Kings and Popes and Saints12 min read
Patricia could hear them gathered on her front porch, the kings and popes and saints, gossiping and chattering and generally having a good time. She turned. King Solomon lay sprawled across the bed like it was his golden throne. He raised his head to regard Patricia. “It’s time,” he said. “Ready for battle?”
“I am,” she said. Solomon nodded.
Patricia picked up her late husband’s floppy fisherman’s hat and put it on. She looked at herself in the mirror over her dresser. What her daughter Ana would say if she could see her? Nothing good.
She lifted her chin. As if Patricia was now Ana’s child, trying to tell her what she could do. She knew Ana spoke from a place of love, but Ana was wrong and she would prove it. Still, Patricia would need all the help she could get. She headed to the kitchen.
She took out the aluminum foil and ripped off a piece. With great care, she lined the hat with it. Then another piece, and another.
The phone rang, but Patricia ignored it. Only Ana ever called now. The last time they spoke had not been pleasant. Mama, this is too big a place for you to keep up now since Daddy died. Mama, we’re all worried about you. Mama, if you can’t keep this place up, the state’ll put you in a home.
“We’ll see about that,” she said and slammed the drawer shut.

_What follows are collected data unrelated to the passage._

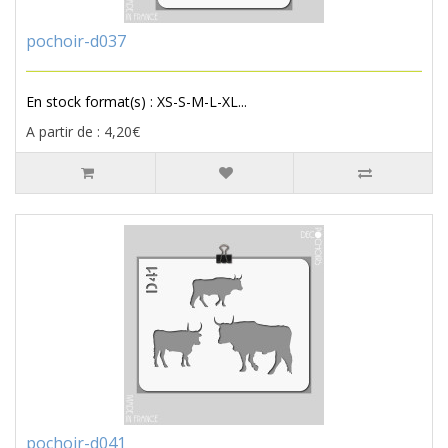
pochoir-d037
En stock format(s) : XS-S-M-L-XL...
A partir de : 4,20€
pochoir-d041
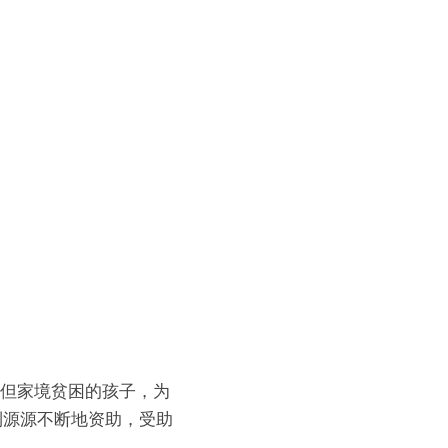
秀但家境贫困的孩子，为
到源源不断地资助，受助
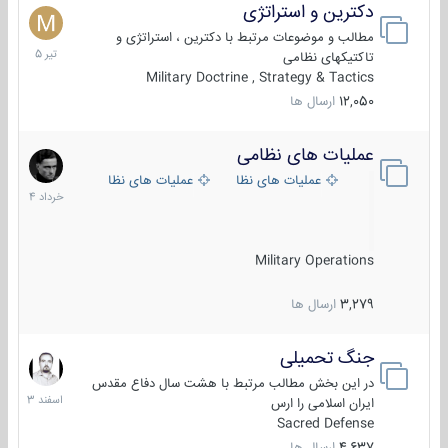
دکترین و استراتژی
27
تیر
مطالب و موضوعات مرتبط با دکترین ، استراتژی و
1405
تاکتیکهای نظامی
Military Doctrine , Strategy & Tactics
12,050
ارسال ها
عملیات های نظامی
5
خرداد
عملیات های نظامی ایران
عملیات های نظامی خارجی
1404
Military Operations
3,279
ارسال ها
جنگ تحمیلی
20
اسفند
در این بخش مطالب مرتبط با هشت سال دفاع مقدس
1403
ایران اسلامی را ارس
Sacred Defense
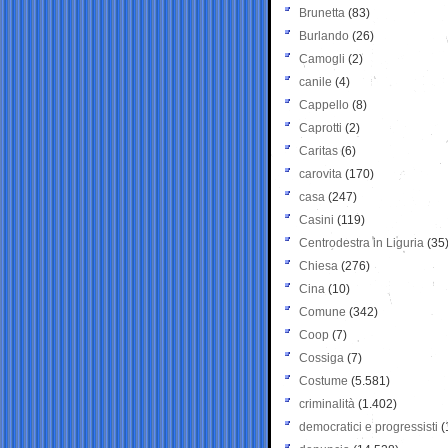
Brunetta
(83)
Burlando
(26)
Camogli
(2)
canile
(4)
Cappello
(8)
Caprotti
(2)
Caritas
(6)
carovita
(170)
casa
(247)
Casini
(119)
Centrodestra in Liguria
(35
Chiesa
(276)
Cina
(10)
Comune
(342)
Coop
(7)
Cossiga
(7)
Costume
(5.581)
criminalità
(1.402)
democratici e progressisti
(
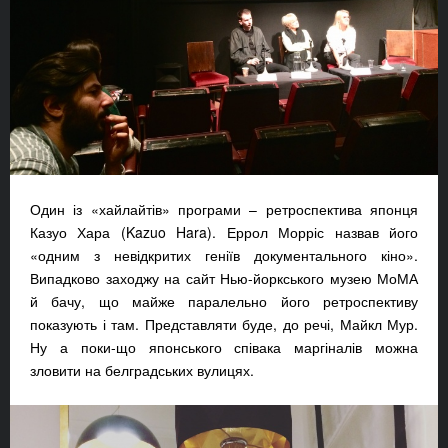
Один із «хайлайтів» програми – ретроспектива японця
Казуо Хара (Kazuo Hara). Еррол Морріс назвав його
«одним з невідкритих геніїв документального кіно».
Випадково заходжу на сайт Нью-йоркського музею МоМА
й бачу, що майже паралельно його ретроспективу
показують і там. Представляти буде, до речі, Майкл Мур.
Ну а поки-що японського співака маргіналів можна
зловити на белградських вулицях.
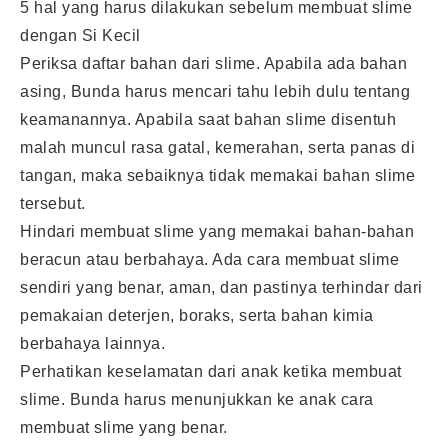
5 hal yang harus dilakukan sebelum membuat slime
dengan Si Kecil
Periksa daftar bahan dari slime. Apabila ada bahan
asing, Bunda harus mencari tahu lebih dulu tentang
keamanannya. Apabila saat bahan slime disentuh
malah muncul rasa gatal, kemerahan, serta panas di
tangan, maka sebaiknya tidak memakai bahan slime
tersebut.
Hindari membuat slime yang memakai bahan-bahan
beracun atau berbahaya. Ada cara membuat slime
sendiri yang benar, aman, dan pastinya terhindar dari
pemakaian deterjen, boraks, serta bahan kimia
berbahaya lainnya.
Perhatikan keselamatan dari anak ketika membuat
slime. Bunda harus menunjukkan ke anak cara
membuat slime yang benar.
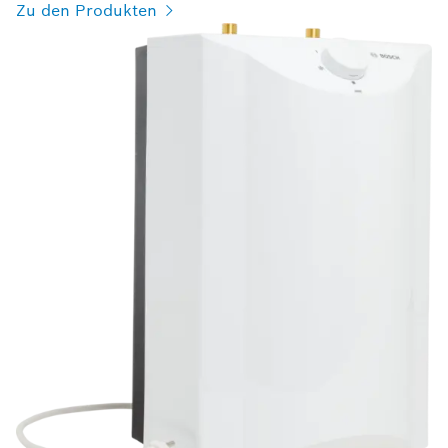
Zu den Produkten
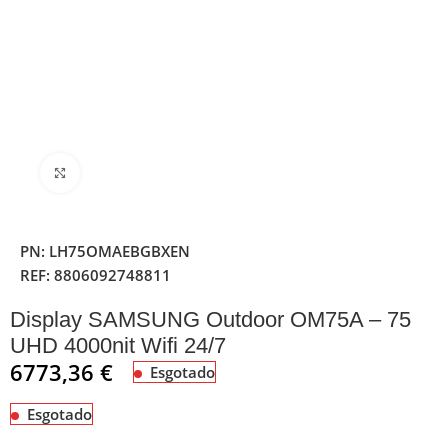
Clique para ampliar
PN:
LH75OMAEBGBXEN
REF:
8806092748811
Display SAMSUNG Outdoor OM75A – 75
UHD 4000nit Wifi 24/7
6773,36
€
Esgotado
Esgotado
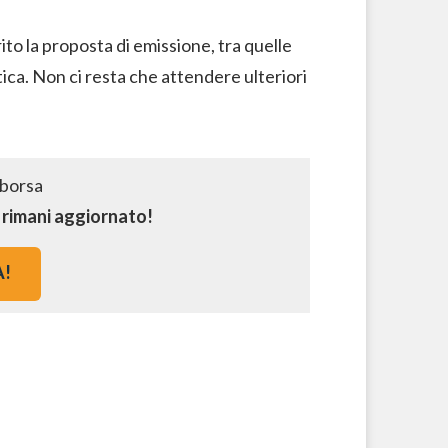
rito la proposta di emissione, tra quelle
ica. Non ci resta che attendere ulteriori
e rimani aggiornato!
A!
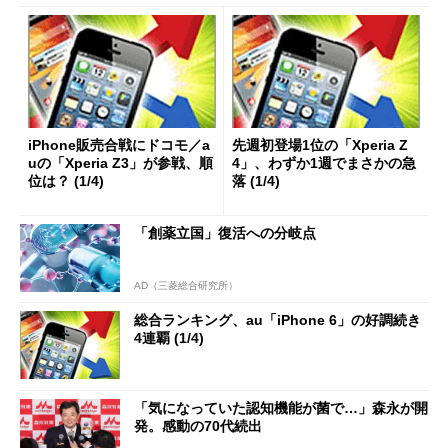
iPhone販売合戦にドコモ／a
先週初登場1位の「Xperia Z
uの「Xperia Z3」が参戦、順
4」、わずか1週でまさかの急
位は？ (1/4)
落 (1/4)
「創薬立国」復活への分岐点
AD（三菱総合研究所）
総合ランキング、au「iPhone 6」の好調続き
4連覇 (1/4)
「気になっていた認知機能が菌で…」森永が開
発。感動の70代続出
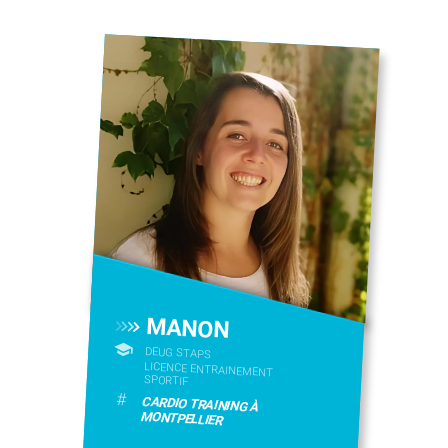
MANON
DEUG STAPS
LICENCE ENTRAINEMENT
SPORTIF
#
CARDIO TRAINING À
MONTPELLIER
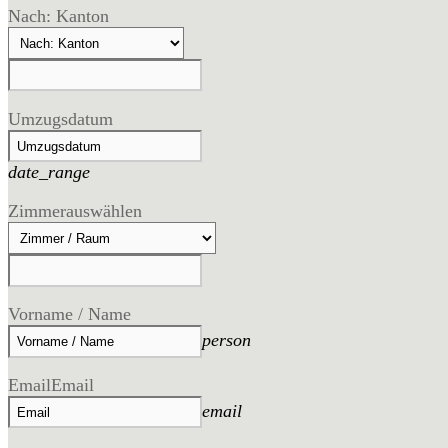
Nach: Kanton
Umzugsdatum
date_range
Zimmer
auswählen
Vorname / Name
person
Email
Email
email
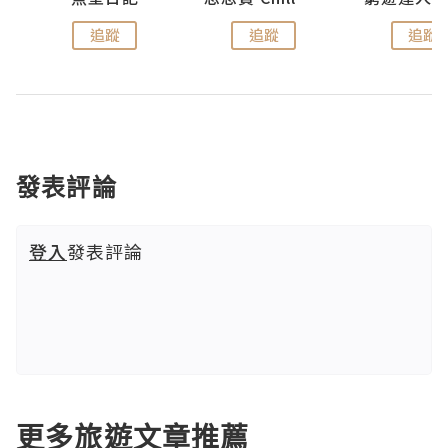
追蹤
追蹤
追蹤
發表評論
登入
發表評論
更多旅遊文章推薦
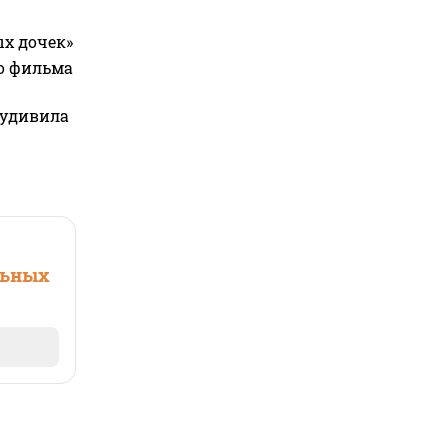
ых дочек»
го фильма
 удивила
льных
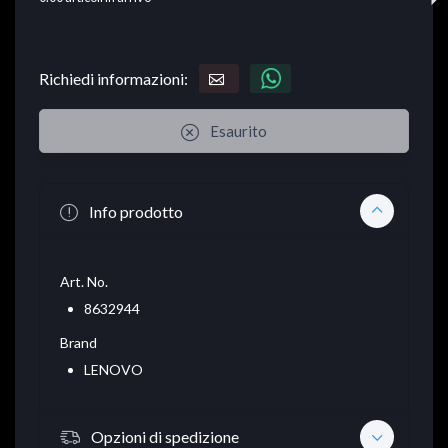
Richiedi informazioni:
Esaurito
Info prodotto
Art. No.
8632944
Brand
LENOVO
Opzioni di spedizione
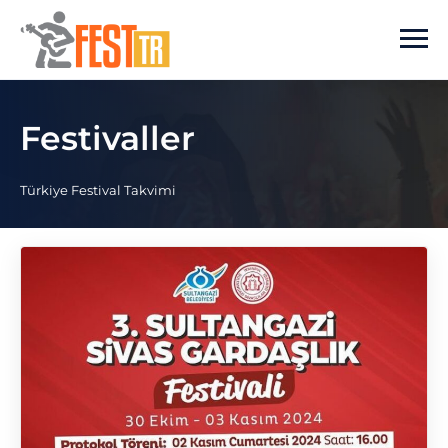
Ana içeriğe atla
Festivaller
Türkiye Festival Takvimi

Out on the porch, Emperor Constantine perched on the railing with St. Nicholas and St. Augustine, all three chattering away “like a house afire,” as her mother would’ve said. St. Gregory arm wrestled Pope Benedict XI, cheered on by Innocent III and Charlemagne. Muscles strained as the two grunted with effort. It was a wonder the neighbors didn’t complain. But they never did, perhaps deferring to her guests’ exalted rank.
“I’m here,” said Patricia. There was a chorus of greetings, interrupted by Gregory’s triumphant cry as he forced down Benedict’s arm.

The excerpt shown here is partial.